● **WORK TO COMPLETE**
Could the data below be printed out exactly, with the pictures left out?

● **GIVEN DATA**
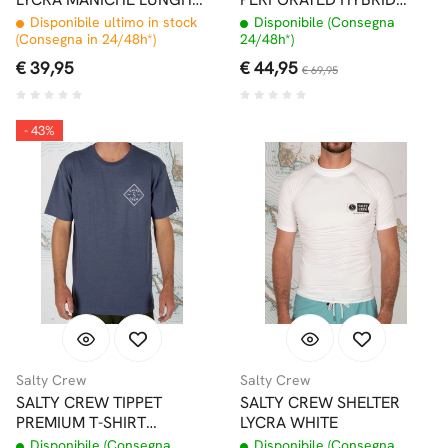
BLACK
WALKSHORT 19" NAVY
Disponibile ultimo in stock
Disponibile (Consegna
(Consegna in 24/48h*)
24/48h*)
€ 39,95
€ 44,95
€ 69,95
- 43%
Salty Crew
Salty Crew
SALTY CREW TIPPET
SALTY CREW SHELTER
PREMIUM T-SHIRT
LYCRA WHITE
HARBOR HEATHER
Disponibile (Consegna
Disponibile (Consegna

● **THE COMPLETED TASK**
BLACK
WALKSHORT 19" NAVY
Disponibile ultimo in stock
Disponibile (Consegna
(Consegna in 24/48h*)
24/48h*)
€ 39,95
€ 44,95
€ 69,95
- 43%
Salty Crew
Salty Crew
SALTY CREW TIPPET
SALTY CREW SHELTER
PREMIUM T-SHIRT
LYCRA WHITE
HARBOR HEATHER
Disponibile (Consegna
Disponibile (Consegna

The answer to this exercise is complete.